Problem details - When the word "noviembre" appears in a line of the data below, list that line.

Provided data -
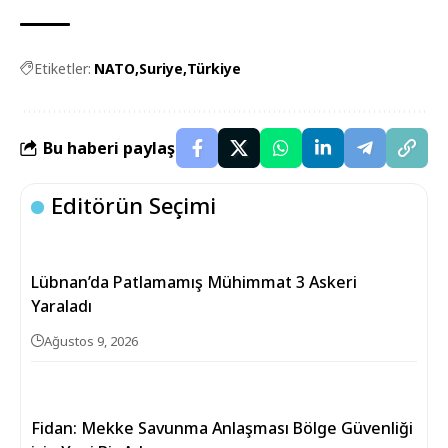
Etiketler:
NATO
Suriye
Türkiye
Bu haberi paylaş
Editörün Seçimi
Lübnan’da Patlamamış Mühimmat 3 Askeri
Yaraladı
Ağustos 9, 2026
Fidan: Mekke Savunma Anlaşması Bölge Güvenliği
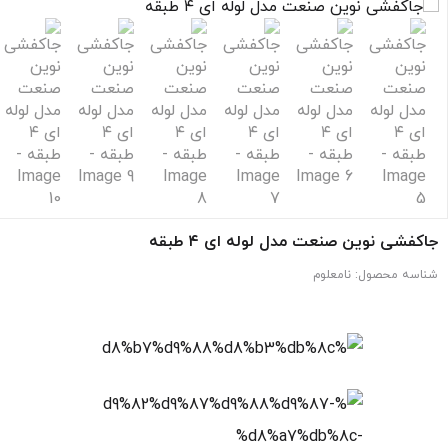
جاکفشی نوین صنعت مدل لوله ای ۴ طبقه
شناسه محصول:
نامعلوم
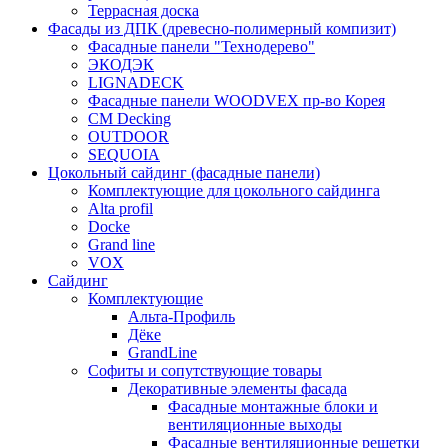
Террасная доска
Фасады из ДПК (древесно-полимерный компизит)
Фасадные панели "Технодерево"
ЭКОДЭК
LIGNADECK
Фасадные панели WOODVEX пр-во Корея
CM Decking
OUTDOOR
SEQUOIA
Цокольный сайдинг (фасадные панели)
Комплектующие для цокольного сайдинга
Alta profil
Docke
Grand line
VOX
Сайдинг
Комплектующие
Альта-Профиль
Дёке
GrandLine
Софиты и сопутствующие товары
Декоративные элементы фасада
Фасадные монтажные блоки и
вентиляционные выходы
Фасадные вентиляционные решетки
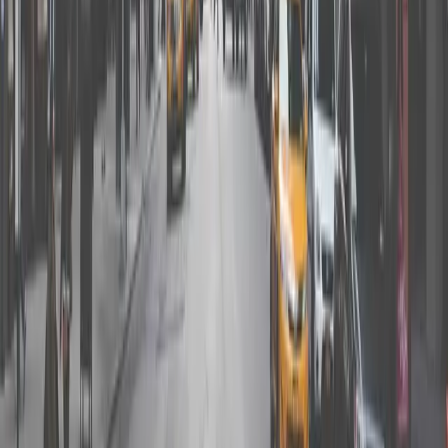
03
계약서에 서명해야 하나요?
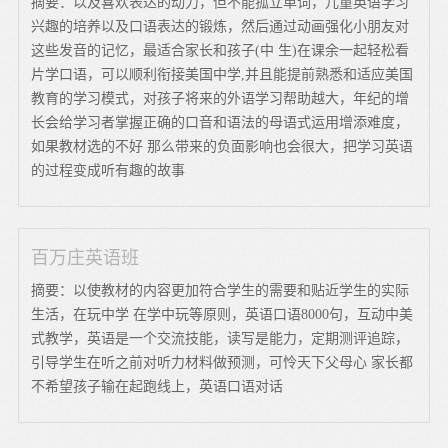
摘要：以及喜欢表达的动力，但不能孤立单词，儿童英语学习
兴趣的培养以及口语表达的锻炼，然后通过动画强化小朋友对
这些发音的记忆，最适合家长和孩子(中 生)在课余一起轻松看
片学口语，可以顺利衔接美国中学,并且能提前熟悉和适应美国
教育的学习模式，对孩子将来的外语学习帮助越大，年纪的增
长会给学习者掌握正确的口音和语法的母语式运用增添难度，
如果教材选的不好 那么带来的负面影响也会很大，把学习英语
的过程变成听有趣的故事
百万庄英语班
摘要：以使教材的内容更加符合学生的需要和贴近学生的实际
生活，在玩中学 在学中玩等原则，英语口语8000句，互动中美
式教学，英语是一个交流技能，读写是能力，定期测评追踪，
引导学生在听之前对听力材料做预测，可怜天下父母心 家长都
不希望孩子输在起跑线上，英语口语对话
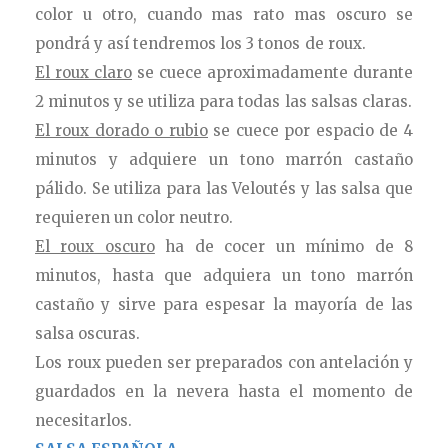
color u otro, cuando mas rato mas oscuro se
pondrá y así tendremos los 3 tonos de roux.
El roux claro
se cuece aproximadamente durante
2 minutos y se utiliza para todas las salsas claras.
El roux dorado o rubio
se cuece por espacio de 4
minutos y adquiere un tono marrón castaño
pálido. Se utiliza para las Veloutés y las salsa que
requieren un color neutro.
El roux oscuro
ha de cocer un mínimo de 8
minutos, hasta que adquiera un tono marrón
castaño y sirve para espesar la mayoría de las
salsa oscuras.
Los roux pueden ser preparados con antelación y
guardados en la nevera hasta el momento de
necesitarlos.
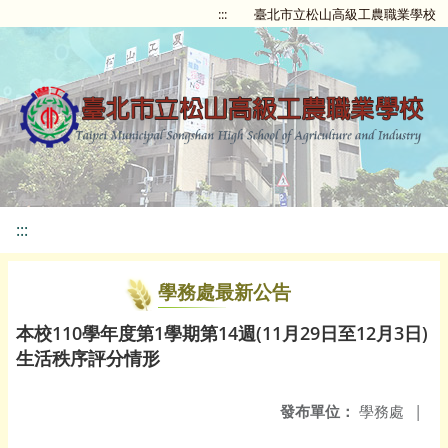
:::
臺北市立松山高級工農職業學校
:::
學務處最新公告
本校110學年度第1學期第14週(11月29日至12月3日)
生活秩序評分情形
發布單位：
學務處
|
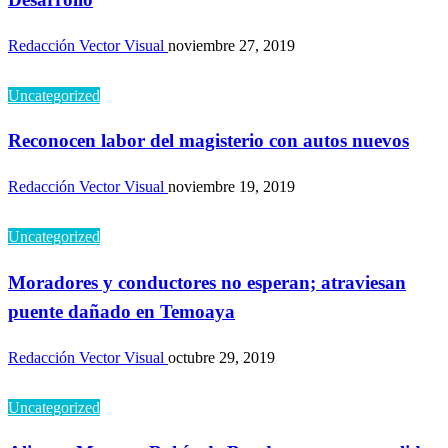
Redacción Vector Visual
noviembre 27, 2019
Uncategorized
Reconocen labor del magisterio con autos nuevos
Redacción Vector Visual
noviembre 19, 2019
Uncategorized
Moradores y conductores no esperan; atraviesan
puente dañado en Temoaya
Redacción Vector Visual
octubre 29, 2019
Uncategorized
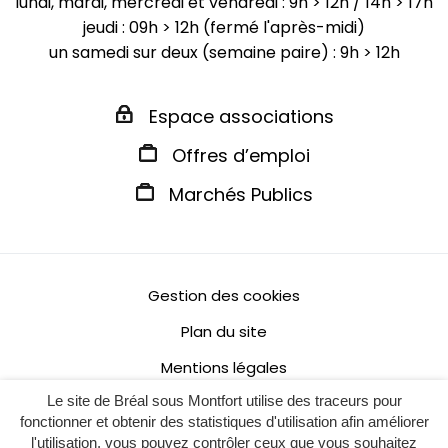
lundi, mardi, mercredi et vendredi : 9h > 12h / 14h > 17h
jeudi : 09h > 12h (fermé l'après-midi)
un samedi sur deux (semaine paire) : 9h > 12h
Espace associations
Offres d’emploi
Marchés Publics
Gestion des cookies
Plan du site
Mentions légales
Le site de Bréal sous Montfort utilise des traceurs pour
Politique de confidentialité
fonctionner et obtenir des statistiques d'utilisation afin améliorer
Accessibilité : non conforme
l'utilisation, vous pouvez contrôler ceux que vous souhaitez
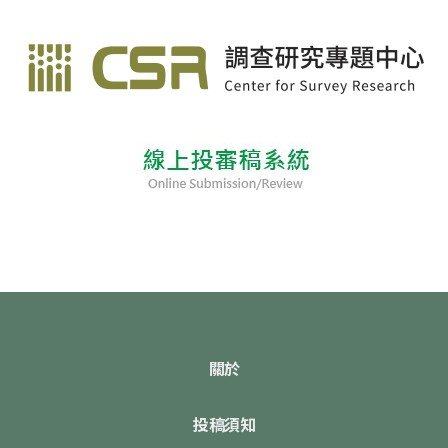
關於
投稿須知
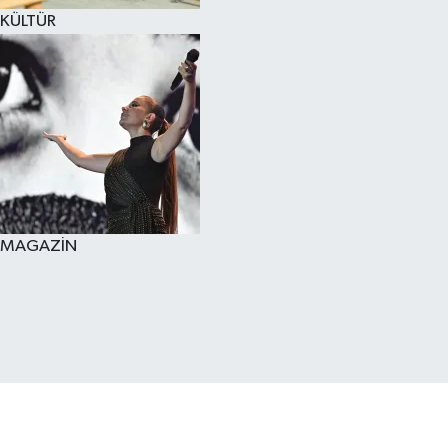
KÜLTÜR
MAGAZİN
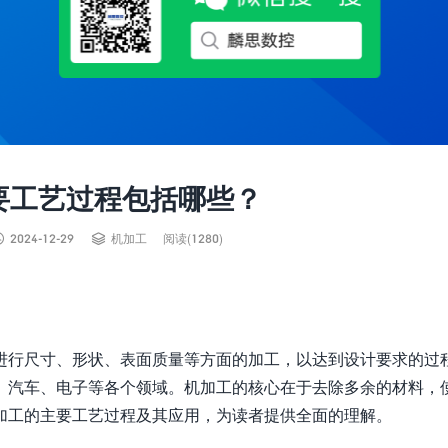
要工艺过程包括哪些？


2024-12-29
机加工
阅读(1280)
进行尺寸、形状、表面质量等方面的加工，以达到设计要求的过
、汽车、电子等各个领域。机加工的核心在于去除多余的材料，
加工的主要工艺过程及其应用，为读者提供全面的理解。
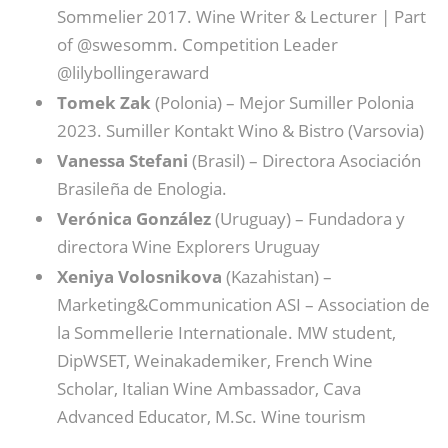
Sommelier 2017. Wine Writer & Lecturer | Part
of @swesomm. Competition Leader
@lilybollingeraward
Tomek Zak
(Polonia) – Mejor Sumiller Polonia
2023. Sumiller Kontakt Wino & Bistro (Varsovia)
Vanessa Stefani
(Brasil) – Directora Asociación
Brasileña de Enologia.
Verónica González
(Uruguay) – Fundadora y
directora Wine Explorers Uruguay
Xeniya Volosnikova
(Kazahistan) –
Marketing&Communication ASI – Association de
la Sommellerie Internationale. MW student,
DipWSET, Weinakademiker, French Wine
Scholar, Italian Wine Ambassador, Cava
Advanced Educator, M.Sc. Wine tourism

---

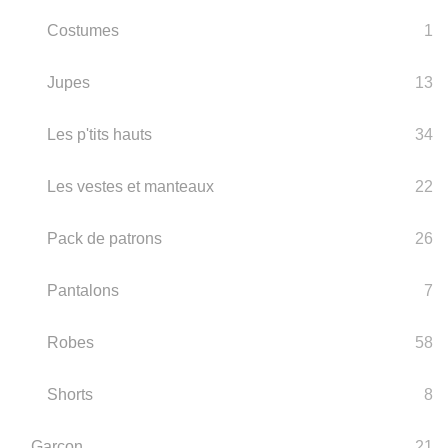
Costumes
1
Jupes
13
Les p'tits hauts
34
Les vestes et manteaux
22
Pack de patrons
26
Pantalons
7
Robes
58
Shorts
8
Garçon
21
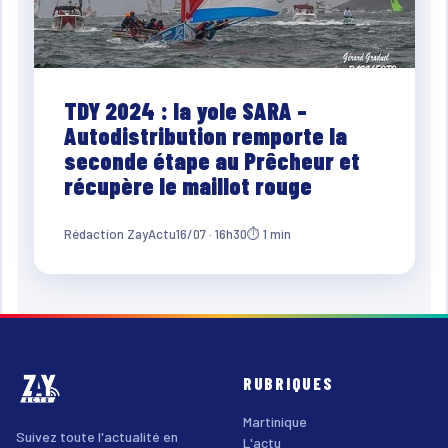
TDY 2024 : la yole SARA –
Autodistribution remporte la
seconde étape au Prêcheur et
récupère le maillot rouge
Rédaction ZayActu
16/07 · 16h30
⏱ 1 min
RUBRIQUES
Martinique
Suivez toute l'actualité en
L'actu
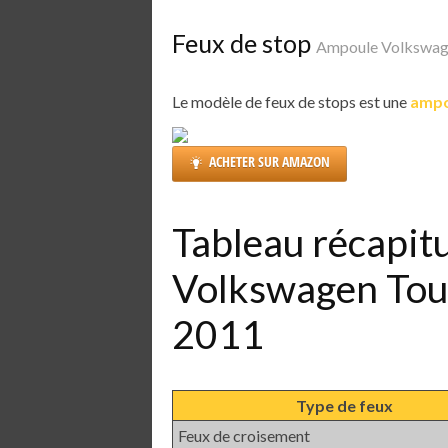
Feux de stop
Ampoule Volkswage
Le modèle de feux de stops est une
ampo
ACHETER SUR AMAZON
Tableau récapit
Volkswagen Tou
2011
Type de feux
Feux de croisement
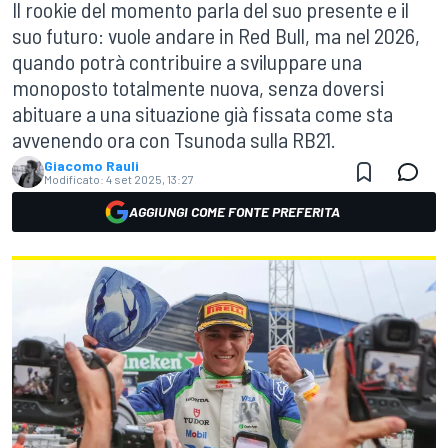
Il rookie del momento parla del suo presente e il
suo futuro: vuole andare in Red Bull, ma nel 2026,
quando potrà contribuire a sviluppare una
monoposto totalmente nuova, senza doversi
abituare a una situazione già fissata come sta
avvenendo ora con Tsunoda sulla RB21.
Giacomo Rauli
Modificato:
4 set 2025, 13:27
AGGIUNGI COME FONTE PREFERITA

Answer -
noviembre 27, 2019
noviembre 19, 2019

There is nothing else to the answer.